== Segment start ==

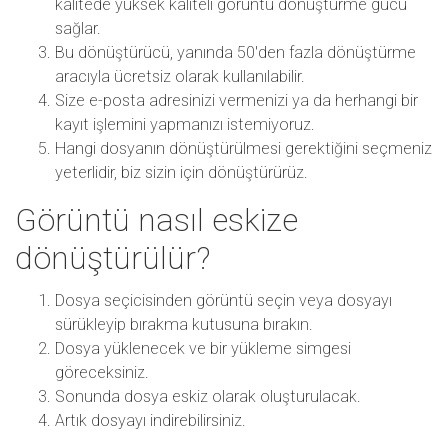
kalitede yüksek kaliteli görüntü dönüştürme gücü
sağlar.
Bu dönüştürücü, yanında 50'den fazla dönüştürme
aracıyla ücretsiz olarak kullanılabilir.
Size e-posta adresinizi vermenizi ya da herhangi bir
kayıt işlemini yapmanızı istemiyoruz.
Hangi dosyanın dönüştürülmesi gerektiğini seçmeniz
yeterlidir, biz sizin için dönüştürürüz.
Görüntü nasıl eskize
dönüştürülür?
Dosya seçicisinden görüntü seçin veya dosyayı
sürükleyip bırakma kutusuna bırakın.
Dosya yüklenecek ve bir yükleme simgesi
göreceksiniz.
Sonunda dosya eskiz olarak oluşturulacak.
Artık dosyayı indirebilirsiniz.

== Segment end ==

# Aim of the task
For this task, copy exactly the line with "dönüştürülür?" and the lines that come after it, stopping at the end of the material above.

# Solved exercise
dönüştürülür?
Dosya seçicisinden görüntü seçin veya dosyayı
sürükleyip bırakma kutusuna bırakın.
Dosya yüklenecek ve bir yükleme simgesi
göreceksiniz.
Sonunda dosya eskiz olarak oluşturulacak.
Artık dosyayı indirebilirsiniz.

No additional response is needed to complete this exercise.